Kantor Perwakilan Bank Indonesia Provinsi Kalimantan Selatan (BI Kalsel) bersama Kepolisian, Komisi Pemberantasan Korupsi (KPK)dan Pusat Pelaporan dan Analisis Transaksi Keuangan (PPATK) gelar Seminar Sistem Pembayaran Non Tunai di lantai Enam aula BI Kalsel Banjarmasin, Kamis (5/10).
Sosialisasi perluasan transaksi non tunai ini sebagai strategi keuangan inklusif kantor perwakilan (KPw) BI Kalsel. Mengusng peran strategi untuk mewujudkan sistem pembayaran yang efisien aman dan andal dengan tetap menjunjung tinggi aspek perlindungan konsumen, perluasan akses dan kepentingan nasional, KPw BI Kalsel sebagai otoritas sistem pembayaran konsisten dalam mendorong perluasan transaksi non tunai di Provinsi Kalimantan Selatan.
Berkaitan dengan hal tersebut, KPw BI Kalsel bekerja sama dengan PPATK, POLDA Kalsel dan KPK menyelenggarakan sosialisasi bertajuk Manfaat Transaksi Non Tunai dalam Pengelolaan Keuangan Pemerintah Daerah.
Kepala Tim Operasional SP KPw BI Kalsel, Ocky Ganesia menegaskan bahwa Bank Indonesia terus mendorong implementasi transaksi Non Tunai kepada kalangan luas, tak terkecuali pemerintah daerah.

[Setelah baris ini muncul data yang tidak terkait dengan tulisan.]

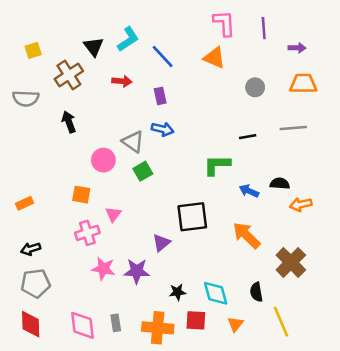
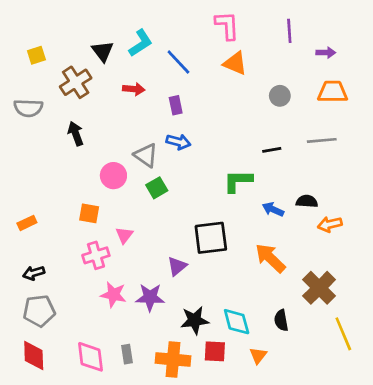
pink L-shape: (224, 23) -> (227, 25), moved
black star: (177, 292) -> (195, 320), size x1.5
yellow line: (281, 322) -> (343, 334), moved

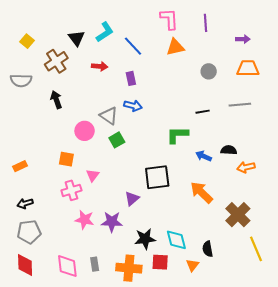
purple line: (289, 31) -> (206, 23), moved
yellow square: (36, 55) -> (27, 41), turned -32
orange triangle: (235, 63) -> (175, 47), turned -36
black semicircle: (281, 320) -> (208, 249), moved

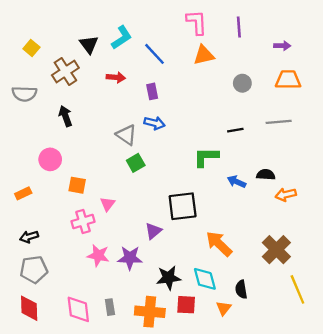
pink circle: (85, 131) -> (50, 159), moved
orange arrow: (202, 192) -> (219, 244), moved

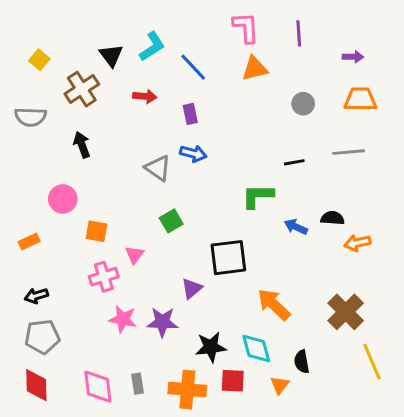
green square: (136, 163) -> (171, 221), moved

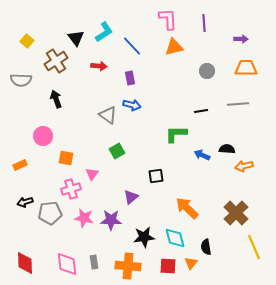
black square: (228, 258) -> (156, 176), size x0.6
gray pentagon: (42, 337) -> (50, 213), moved
red square: (233, 381) -> (168, 266), moved

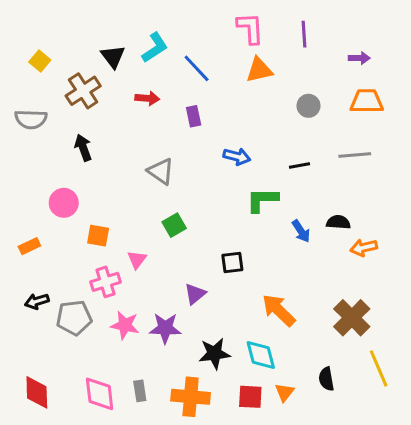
blue arrow: (132, 105) -> (237, 157), moved
blue arrow: (202, 155) -> (301, 231), turned -147
black semicircle: (206, 247) -> (326, 379), moved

“Perluasan transaksi non tunai bukanlah sebuah inisiatif yang terisolasi, sehingga keterlibatan dalam inisiatif tersebut tidak hanya terkait dengan tugas dan peran Bank Indonesia, namun juga regulator dan lembaga lainnya dalam upaya pengelolaan keuangan dan mewujudkan good corporate governance (GCG),” papar Ocky.
Transaksi non tunai yang diperluas selain memberikan kemudahan bagi pengguna juga akan berkontribusi dalam mendukung upaya pencegahan pelanggaran hukum seperti pencurian uang, pendanaan terorisme dan tindakan korupsi. Seperti dijelaskan oleh Ketua Tim Hubungan Pemasyarakatan PPATK, M. Nasir Konga, “Ini (sosialisasi) akan membangun awareness individu di lingkungan pemerintah maupun masyarakat umum terhadap pentingnya upaya pencegahan tindak kejahatan korupsi, pencucian uang dan pendanaan terorisme.”

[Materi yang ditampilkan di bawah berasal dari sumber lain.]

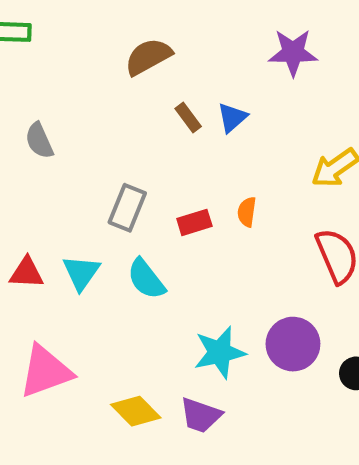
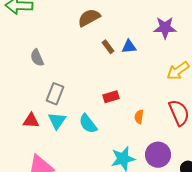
purple star: (293, 53) -> (165, 28), moved
blue triangle: (232, 118) -> (129, 47), turned 35
gray rectangle: (127, 208) -> (55, 94), moved
orange semicircle: (247, 212) -> (139, 117), moved

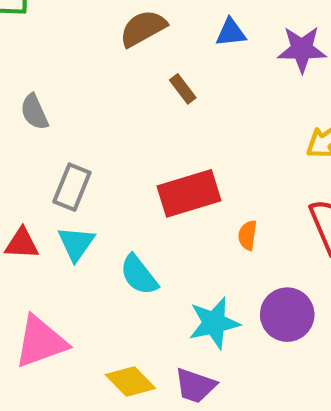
blue triangle: (129, 47) -> (231, 32), moved
red rectangle: (111, 97) -> (189, 193), size x1.8
cyan semicircle: (88, 124) -> (139, 275), moved

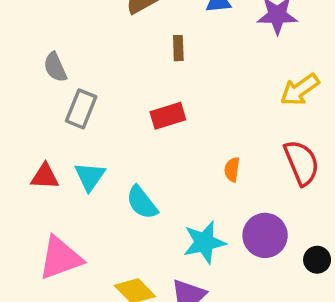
brown rectangle: (183, 89) -> (178, 48), turned 35
gray rectangle: (72, 187) -> (81, 109), moved
red rectangle: (189, 193) -> (168, 116), moved, size x0.7

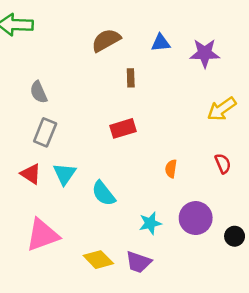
gray rectangle: (81, 109) -> (45, 132), moved
red semicircle: (301, 163) -> (223, 164), size x0.6
red triangle: (45, 176) -> (31, 174), turned 30
cyan star: (204, 242) -> (150, 223), size x0.7

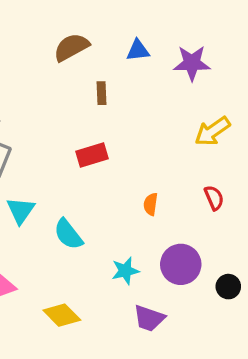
purple trapezoid: (139, 262) -> (149, 318), moved

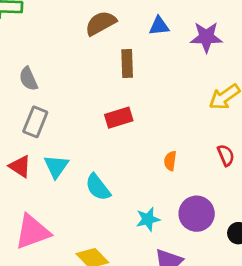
brown rectangle: (101, 93) -> (127, 63), size x1.4

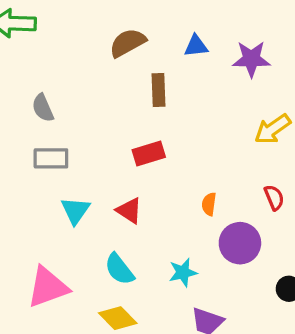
gray rectangle: (35, 122) -> (51, 158), turned 68
red triangle: (20, 166) -> (129, 211), moved
cyan semicircle: (98, 187) -> (119, 269), moved
purple circle: (197, 214) -> (240, 243), moved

Perluasan transaksi non tunai terutama ke dalam lingkungan instansi pemerintahan, selain memberikan manfaat tentunya terdapat beberapa risiko yang perlu dikelola dengan baik, diantaranya adalah risiko hukum dalam pengelolaan keuangan daerah. “Risiko (hukum) akan selalu melekat di setiap tindakan dalam upaya pengelolaan keuangan daerah, aparatur negara perlu secara berkelanjutan membekali diri dengan informasi tentang aturan (ketentuan) terkini,” tegas Ocky Ganesia.

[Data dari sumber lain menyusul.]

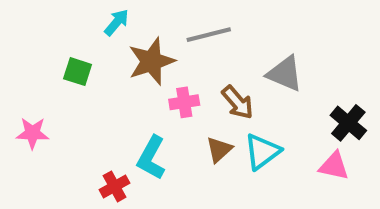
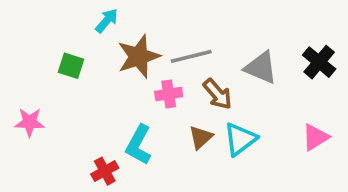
gray line: (209, 35) -> (191, 56), moved
black cross: (348, 123) -> (319, 62), moved
pink triangle: (334, 166) -> (315, 137), moved, turned -44

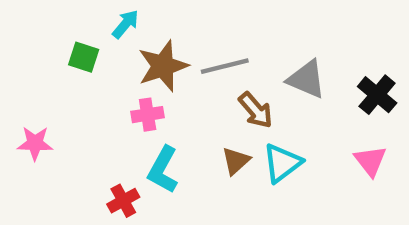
black cross: (319, 62) -> (377, 95), moved
green square: (71, 66) -> (84, 57), moved
pink cross: (169, 94) -> (148, 115), moved
pink triangle: (315, 137) -> (370, 161), turned -36

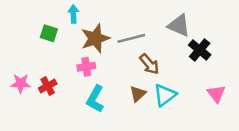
cyan arrow: (125, 24) -> (73, 14), turned -42
gray triangle: (306, 79) -> (179, 26), moved
black cross: (377, 95) -> (200, 50), moved
red cross: (123, 201) -> (48, 86), moved

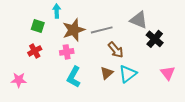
pink star: (21, 83) -> (19, 80), moved
red cross: (48, 86) -> (35, 51), moved

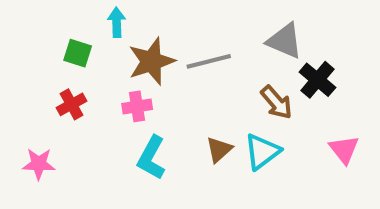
brown arrow: (116, 50) -> (276, 102), moved

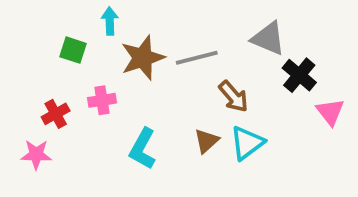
brown arrow: (276, 102) -> (234, 96), moved
red cross: (71, 104) -> (56, 114), moved
pink cross: (137, 106) -> (102, 100), moved
pink triangle: (344, 149) -> (330, 112), moved

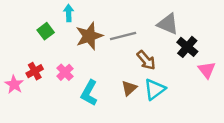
green square: (73, 50) -> (46, 31), turned 35
pink cross: (102, 100) -> (65, 72), moved, turned -35
pink star: (36, 154) -> (14, 84), moved, turned 30

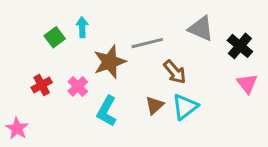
cyan arrow: (69, 13) -> (82, 27), moved
brown star: (89, 36) -> (110, 62), moved
black cross: (187, 47) -> (240, 46), moved
pink star: (14, 84) -> (17, 128), moved

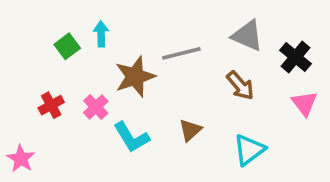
brown arrow: (175, 72) -> (240, 86), moved
cyan triangle: (185, 107) -> (249, 150), moved
cyan L-shape: (107, 111) -> (131, 137), turned -60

Pengelola keuangan daerah memiliki potensi sebagai objek implementasi transaksi non tunai, mengingat nominal transaksi yang terjadi cukup besar sehingga membutuhkan eksekusi yang mencerminkan transparansi dan akuntabilitas serta teradministrasi dengan baik.
Eksekusi seperti itu akan mengurangi jumlah pelanggaran hukum dengan memanfaatkan hak sebagai pengelola keuangan daerah. Hal tersebut dikuatkan oleh Koordinator Program Direktorat Pendidikan dan Pelayanan Masyarakat KPK, Roro Widi Sulistyo Wati, “Eksekusi yang transparan dan akuntabel memberi dukungan yang Solid pada upaya pencegahan dan pemberantasan tindak pidana korupsi”.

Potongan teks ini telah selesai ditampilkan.